Simplicity is power. The beauty of the Pomodoro Technique (R), the personal productivity tool developed decades ago by Francesco Cirillo, is that it works. Exponentially.
I was a skeptic at first. A grizzled veteran of innumerable time management strategies and life-hacking ideas, I snootily disdained people who couldn't maintain focus for 25 minutes and needed a tomato egg timer to do so. Then I realised that I had become that person.
We are all drinking from a fire hose of information, in the poignant words of Zen Habits sage Leo Babauta. Since my college days, when I could immerse myself in deep concentration for hours, the world has changed. We are bombarded with incessant, microscopic pinpricks of demands for our time, each of which saps our finite energies to one tiny degree.
We suffer hundreds of daily emails and attachments scrolling through our smartphones and our computers. We mainline on blogs and apps and RSS feeds, secure in the illusion of productivity. It is so much more fun to frolic in the enticing shallows of knowledge and avoid the rigorous challenge of intensive, purposeful thought. Yet twenty five minutes can change everything.

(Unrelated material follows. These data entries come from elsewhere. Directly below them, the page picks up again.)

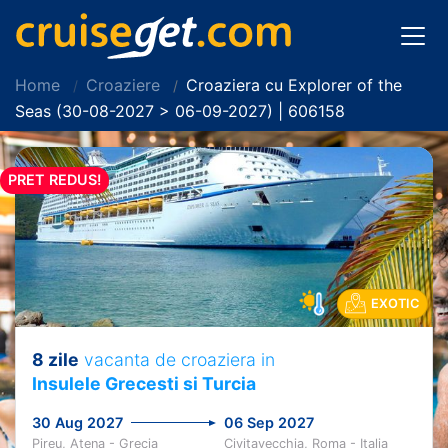
Home
Croaziere
Croaziera cu Explorer of the
Seas (30-08-2027 > 06-09-2027) | 606158
PRET REDUS!
EXOTIC
8 zile
vacanta de croaziera in
Insulele Grecesti si Turcia
30 Aug 2027
06 Sep 2027
Pireu, Atena - Grecia
Civitavecchia, Roma - Italia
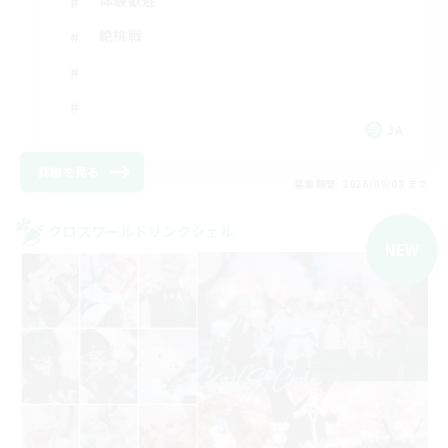
体験歓迎
絶挑戦
JA
詳細を見る
募集期間: 2026/09/08 まで
クロスワールドリンクシェル
NEW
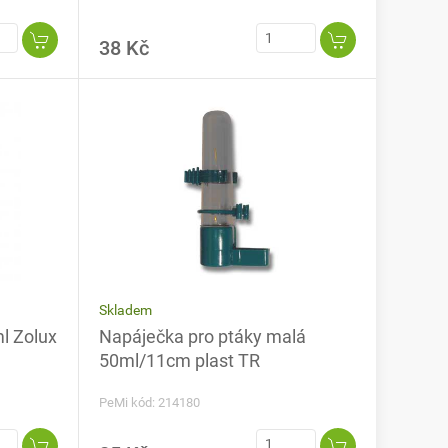
38 Kč
Skladem
l Zolux
Napáječka pro ptáky malá
50ml/11cm plast TR
PeMi kód: 214180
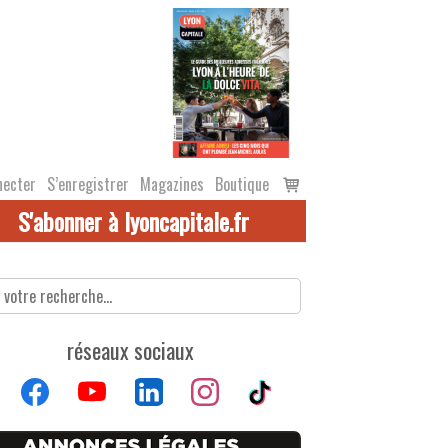
Voir
necter
S’enregistrer
Magazines
Boutique
le
S'abonner à lyoncapitale.fr
panier
réseaux sociaux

The trick is to focus, intensely and with gusto, on a single topic for a defined unit of time - the so-called pomodoro. The rhythmic cadence of the accompanying tomato timer soothes the mind, allowing your haring and darting thought stream to address itself to a single topic. The rituals become almost compulsive; the process of goal definition, the logging and the setting and re-setting of that little red tomato - I use My Little Pomodoro on my MacBook Pro and Pomodoro on my iPhone. And after 117 pure Pomodoros of lean time, ranging from 25 minutes to 1 hour in duration, my productivity has started to surge.
Yes there are caveats. The secret is goal definition - if your objectives are skewed or in denial, you will simply accomplish more junk, more efficiently. Yet if force-ranking is applied, the most important tasks are set in stone, and the frog is eaten daily, then the results can be quite simply astounding. The Pomodoro works equally effectively for the green and yellow phases of the Yamazumi board - both the leading edge and execution phases, and the essential consolidation and maintenance modes.
The technique sometimes struggles in unplanned, malleable office environments, such as a trading floor, when constant interruptions are the norm or instant reaction is required. But for any manager who has autonomy over task, and needs simple and persistent motivation to knock down obstacles, the Pomodoro is a fantastic technique. I would still recommend additional time after the Pomodoro ends for reflective integration, when we step outside the tramlines of task completion and seek new ideas, connections and insights.
Yet when you need to take a scythe to a swathe of tasks, then Pomodoro is a fine solution. Everyone has lofty goals and ambitious dreams; it is in the mundane, apparently overwhelming steps to achieve them that people lose heart.
Don't. Set that tomato timer and take just one more step.